= Exhaled breath condensate =

Product collected for use in breath tests

Exhaled breath condensate (EBC) is the exhalate from breath, that has been condensed, typically via cooling using a collection device (commonly to 4 °C or subzero temperatures using a refrigerating device). EBC reflects changes in the respiratory fluid that lines the airways and is an inexpensive, non-invasive tool that has potential for scientific research. Despite its promises, it has not been proven for screening or diagnosing diseases of the lung and other conditions, yet. It has long been appreciated that the exhaled breath is saturated by water vapour (e.g. by wind musical instrument players), but using it for studies of the lung was probably first described in the Russian scientific literature.

==Overview==
Exhaled breath condensate reflects not only the composition of the airway lining fluid and alveoli. EBC may also mix with salivary and gastric droplets. In addition, volatile gases arising from the alveoli, lower and upper airway wall as well as oral cavity dissolve into the exhaled water vapour and influence its pH. The primary constituents of EBC include:
1. Aerosolised particles of airway lining fluid collected from the airways induced by airflow, probably by turbulence.
2. Water vapour condensation produced around the aerosolised particles
3. Water-soluble volatile gases dissolved into the water vapor condensate

As EBC reflects the composition of the airway lining fluid, it contains most molecules found in the airway, but these are probably diluted by water vapour. Thus, these can range from simple ions, e.g. H+ measured as pH, hydrogen peroxide, proteins, cytokines, eicosanoids, and macromolecules such as mucin, phospholipids and DNA. Dilution is an issue that is a problem with all methods of sampling the airway and lungs including sputum collection and bronchoalveolar lavage. Suggestions to allow for dilution include using a denominator such as protein, urea or conductivity, but no single method is universally accepted at present.

Increasing evidence indicates that in disease states EBC contains molecules reflective of that disease or greater concentrations of particular markers. For example, patients with gastroesophageal reflux disease have been demonstrated to have pepsin (usually localised to the stomach) in their EBC. Patients with COPD and asthma have been demonstrated to have increased levels of reactive oxygen species and histamine after bronchial challenge (Ratnawatti 2008).

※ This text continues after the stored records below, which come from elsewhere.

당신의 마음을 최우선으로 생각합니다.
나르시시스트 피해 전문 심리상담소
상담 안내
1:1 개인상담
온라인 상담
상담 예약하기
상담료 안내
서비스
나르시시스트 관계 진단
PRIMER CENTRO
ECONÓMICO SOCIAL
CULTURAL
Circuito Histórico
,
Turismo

The content of exhaled breath condensate, however, is also strongly affected by physiological factors, such as diet, physical exercise and even pregnancy may affect mediator concentrations.

==Collection devices==
The chemical properties of the collection device will influence the device and its characteristics. Some devices can contaminate the sample, or react with oxidative markers particularly if containing metals

Examples of devices include:
1. Simple, custom-made. These include glass tubes cooled by ice, Teflon tubing in ice or in dry-ice or water-cooled glass condensers.
2. Refrigeration systems. These allow the regulation of the collection temperature usually within a pre-set range.
3. Disposable exhaled breath condensate collector. This device is placed inside a metal sleeve which has been chilled in a freezer. The collection temperature gradually increases as it is used at room temperature. After use the disposable condensation tube inside is then removed from the external metal sleeve and the sleeve is returned to the freezer. Condensate is extracted from the walls of the condensation tube using a plunger and swept into a fluid pool for analysis.

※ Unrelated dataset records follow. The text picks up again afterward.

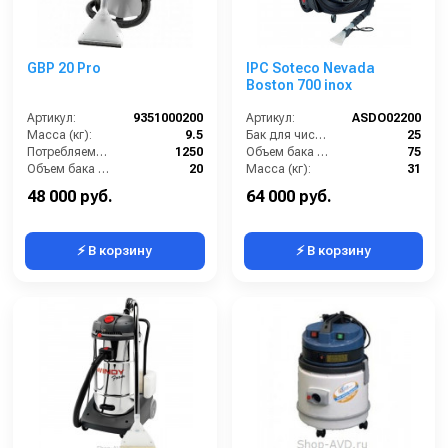
GBP 20 Pro
IPC Soteco Nevada
Boston 700 inox
Артикул:
9351000200
Артикул:
ASDO02200
Масса (кг):
9.5
Бак для чистой воды (л):
25
Потребляемая мощность (Вт):
1250
Объем бака (л):
75
Объем бака (л):
20
Масса (кг):
31
Потребляемая мощность (кВт):
1250
Потребляемая мощность (Вт):
2400
48 000 руб.
64 000 руб.
⚡ В корзину
⚡ В корзину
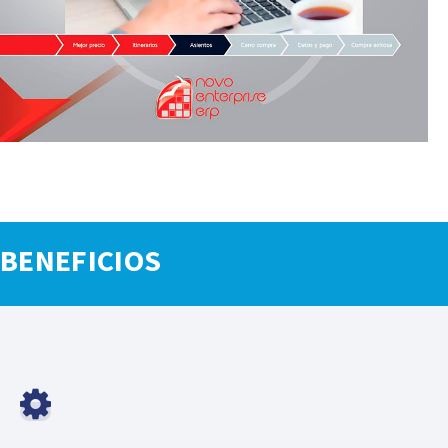
BENEFICIOS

==Potential applications==
EBC has potential uses in combination with exhaled breath analysis. There is significant interest in exhaled nitric oxide analysis in conjunction with EBC analysis but in addition, the analysis of the breath has many applications. Well known examples include and estimation of the breath alcohol level, but others included non-invasive measurements to estimate blood glucose, and well as using it for diagnosing other systemic and local lung diseases, such as lung cancer.